Checking the validity of parentheses in JavaScript

We are required to write a JavaScript function that takes in a string containing just the characters:

'(', ')', '{', '}', '[' and ']'

Our function should determine if the input string is valid.

An input string is valid if:

• Open brackets must be closed by the same type of brackets.

• Open brackets must be closed in the correct order.

For example:

• "()" is a valid parenthesis

• "()[]{}" is a valid parentheses

• "(]" is an invalid parenthesis

Algorithm

We'll use a stack data structure approach:

• Push opening brackets onto the stack

• For closing brackets, check if they match the last opening bracket

• If the stack is empty at the end, all brackets were properly matched

Example

const str1 = "()[]{}"
const str2 = "(]"

const isValid = (str = '') => {
    const map = new Map()
    map.set('{', '}')
    map.set('(', ')')
    map.set('[', ']')
    
    const stack = []
    
    for (let i = 0; i < str.length; i++) {
        const char = str.charAt(i)
        
        if (map.has(char)) {
            // Opening bracket - push to stack
            stack.push(char)
        } else {
            // Closing bracket - check if it matches
            let pop = stack.pop()
            if (map.get(pop) !== char) {
                return false
            }
        }
    }
    
    return stack.length === 0
}

console.log("Testing '" + str1 + "':", isValid(str1))
console.log("Testing '" + str2 + "':", isValid(str2))

Output

Testing '()[]{]': true
Testing '(]': false

Testing Multiple Cases

const testCases = ["()", "()[]{}", "(]", "([)]", "{[]}"]

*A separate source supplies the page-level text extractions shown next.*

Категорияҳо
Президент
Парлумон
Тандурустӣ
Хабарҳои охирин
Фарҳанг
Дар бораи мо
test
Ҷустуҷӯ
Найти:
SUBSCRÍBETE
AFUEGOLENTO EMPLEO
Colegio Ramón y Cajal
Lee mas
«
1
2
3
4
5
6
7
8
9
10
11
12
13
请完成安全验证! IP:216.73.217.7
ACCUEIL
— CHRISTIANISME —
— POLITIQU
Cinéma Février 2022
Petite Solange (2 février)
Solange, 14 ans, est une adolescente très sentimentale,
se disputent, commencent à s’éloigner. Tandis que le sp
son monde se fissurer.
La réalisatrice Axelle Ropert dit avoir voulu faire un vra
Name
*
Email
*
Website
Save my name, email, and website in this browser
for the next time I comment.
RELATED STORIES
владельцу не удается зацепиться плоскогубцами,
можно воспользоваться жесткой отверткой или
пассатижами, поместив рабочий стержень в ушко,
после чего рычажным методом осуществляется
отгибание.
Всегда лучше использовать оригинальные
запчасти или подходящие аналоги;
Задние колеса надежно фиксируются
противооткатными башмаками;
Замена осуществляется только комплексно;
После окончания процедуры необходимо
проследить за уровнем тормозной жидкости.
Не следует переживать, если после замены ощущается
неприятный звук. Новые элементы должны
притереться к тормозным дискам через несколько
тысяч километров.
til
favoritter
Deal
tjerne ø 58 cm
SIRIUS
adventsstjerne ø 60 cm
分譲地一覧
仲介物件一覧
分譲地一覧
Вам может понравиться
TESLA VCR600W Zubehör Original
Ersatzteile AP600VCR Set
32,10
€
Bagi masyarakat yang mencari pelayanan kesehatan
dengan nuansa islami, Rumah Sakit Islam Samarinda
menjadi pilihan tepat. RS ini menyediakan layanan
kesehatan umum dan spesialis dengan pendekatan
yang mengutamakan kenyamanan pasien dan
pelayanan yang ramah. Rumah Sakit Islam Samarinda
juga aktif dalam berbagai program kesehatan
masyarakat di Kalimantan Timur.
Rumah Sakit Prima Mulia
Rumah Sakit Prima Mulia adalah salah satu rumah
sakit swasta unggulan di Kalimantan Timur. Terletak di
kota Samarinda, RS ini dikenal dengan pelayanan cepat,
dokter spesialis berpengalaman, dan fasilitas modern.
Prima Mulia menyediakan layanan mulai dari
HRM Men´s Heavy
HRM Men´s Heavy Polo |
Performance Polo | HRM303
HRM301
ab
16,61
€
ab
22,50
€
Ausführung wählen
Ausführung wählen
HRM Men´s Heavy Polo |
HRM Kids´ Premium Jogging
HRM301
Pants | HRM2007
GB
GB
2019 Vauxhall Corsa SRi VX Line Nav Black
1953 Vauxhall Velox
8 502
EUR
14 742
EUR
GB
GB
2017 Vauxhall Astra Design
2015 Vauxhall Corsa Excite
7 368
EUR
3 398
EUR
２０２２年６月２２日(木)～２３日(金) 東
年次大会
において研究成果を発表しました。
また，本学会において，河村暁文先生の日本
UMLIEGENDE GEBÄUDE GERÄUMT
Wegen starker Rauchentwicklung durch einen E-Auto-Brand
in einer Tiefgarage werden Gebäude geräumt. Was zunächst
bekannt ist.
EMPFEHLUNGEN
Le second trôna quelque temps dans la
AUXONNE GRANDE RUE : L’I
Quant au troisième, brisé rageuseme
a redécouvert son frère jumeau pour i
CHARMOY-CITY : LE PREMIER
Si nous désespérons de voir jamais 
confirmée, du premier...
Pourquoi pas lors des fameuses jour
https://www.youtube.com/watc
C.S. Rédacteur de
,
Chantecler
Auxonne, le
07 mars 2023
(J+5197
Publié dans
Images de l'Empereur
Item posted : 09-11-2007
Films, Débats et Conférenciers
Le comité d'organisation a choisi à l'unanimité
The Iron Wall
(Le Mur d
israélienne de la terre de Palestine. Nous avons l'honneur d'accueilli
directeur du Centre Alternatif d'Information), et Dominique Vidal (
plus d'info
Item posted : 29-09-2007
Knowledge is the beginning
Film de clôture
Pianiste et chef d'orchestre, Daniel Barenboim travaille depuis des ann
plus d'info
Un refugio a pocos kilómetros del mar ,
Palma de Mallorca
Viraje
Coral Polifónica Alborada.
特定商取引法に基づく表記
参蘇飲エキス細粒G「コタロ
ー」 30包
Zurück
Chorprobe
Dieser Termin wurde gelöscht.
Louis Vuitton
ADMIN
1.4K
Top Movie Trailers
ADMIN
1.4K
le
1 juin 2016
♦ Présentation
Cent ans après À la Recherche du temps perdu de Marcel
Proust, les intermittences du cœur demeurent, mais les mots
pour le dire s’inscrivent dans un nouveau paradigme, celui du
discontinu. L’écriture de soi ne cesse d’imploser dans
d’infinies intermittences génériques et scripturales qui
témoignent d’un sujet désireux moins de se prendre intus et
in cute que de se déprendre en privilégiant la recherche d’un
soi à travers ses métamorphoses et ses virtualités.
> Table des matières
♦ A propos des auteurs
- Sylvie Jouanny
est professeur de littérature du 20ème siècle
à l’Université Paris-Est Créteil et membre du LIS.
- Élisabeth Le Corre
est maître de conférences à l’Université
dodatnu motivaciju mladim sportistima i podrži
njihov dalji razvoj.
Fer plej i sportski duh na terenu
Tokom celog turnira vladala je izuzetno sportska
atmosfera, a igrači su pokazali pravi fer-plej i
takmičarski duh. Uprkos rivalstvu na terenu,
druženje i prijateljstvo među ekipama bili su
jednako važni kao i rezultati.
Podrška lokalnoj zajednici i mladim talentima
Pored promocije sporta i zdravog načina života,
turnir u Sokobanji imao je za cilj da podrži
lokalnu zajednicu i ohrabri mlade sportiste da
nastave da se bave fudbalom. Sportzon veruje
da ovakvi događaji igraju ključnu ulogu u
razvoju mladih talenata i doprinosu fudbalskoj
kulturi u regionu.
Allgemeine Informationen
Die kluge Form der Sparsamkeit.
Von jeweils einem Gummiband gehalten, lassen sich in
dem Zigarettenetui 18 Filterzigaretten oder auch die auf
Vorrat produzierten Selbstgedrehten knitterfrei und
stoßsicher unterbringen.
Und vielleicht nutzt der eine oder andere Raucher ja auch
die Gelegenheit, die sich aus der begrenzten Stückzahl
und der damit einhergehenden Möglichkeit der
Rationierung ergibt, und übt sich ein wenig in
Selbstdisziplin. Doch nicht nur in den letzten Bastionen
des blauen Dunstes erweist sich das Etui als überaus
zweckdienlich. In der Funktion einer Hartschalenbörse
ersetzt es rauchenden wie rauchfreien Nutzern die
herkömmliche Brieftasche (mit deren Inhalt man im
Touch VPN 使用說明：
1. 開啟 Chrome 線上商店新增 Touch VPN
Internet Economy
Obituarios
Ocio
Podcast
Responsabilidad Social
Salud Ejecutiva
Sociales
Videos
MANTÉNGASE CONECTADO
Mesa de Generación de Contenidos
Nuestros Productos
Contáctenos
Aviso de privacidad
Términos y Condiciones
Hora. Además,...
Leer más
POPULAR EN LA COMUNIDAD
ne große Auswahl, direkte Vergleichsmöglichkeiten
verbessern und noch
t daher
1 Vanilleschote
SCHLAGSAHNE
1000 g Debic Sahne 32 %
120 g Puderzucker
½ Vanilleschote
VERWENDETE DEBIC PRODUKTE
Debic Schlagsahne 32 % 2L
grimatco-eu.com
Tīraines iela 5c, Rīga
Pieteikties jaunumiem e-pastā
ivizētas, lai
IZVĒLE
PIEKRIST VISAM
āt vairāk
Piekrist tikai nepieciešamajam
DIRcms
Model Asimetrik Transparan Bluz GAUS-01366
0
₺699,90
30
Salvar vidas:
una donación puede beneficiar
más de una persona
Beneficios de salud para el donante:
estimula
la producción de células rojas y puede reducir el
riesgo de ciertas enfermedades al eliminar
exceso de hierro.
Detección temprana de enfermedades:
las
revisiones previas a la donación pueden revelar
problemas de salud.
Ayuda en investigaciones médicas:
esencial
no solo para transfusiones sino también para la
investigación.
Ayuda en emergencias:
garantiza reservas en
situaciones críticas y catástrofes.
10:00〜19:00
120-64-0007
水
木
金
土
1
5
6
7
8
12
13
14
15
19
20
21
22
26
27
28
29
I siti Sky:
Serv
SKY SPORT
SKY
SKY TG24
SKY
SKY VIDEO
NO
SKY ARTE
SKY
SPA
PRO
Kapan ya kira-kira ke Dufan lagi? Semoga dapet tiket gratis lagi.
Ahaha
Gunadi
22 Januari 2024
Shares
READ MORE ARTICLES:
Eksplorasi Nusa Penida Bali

testCases.forEach(test => {
    console.log(`"${test}": ${isValid(test)}`)
})

"()": true
"()[]{]": true
"(]": false
"([)]": false
"{[]}": true

How It Works

The algorithm uses a Map to store bracket pairs and a stack (array) to track opening brackets. When encountering an opening bracket, it's pushed onto the stack. For closing brackets, we pop the last opening bracket and verify they match. If the stack is empty after processing, all brackets were properly closed.

Conclusion

This stack-based approach efficiently validates parentheses in O(n) time complexity. The key insight is matching closing brackets with their corresponding opening brackets in the correct order.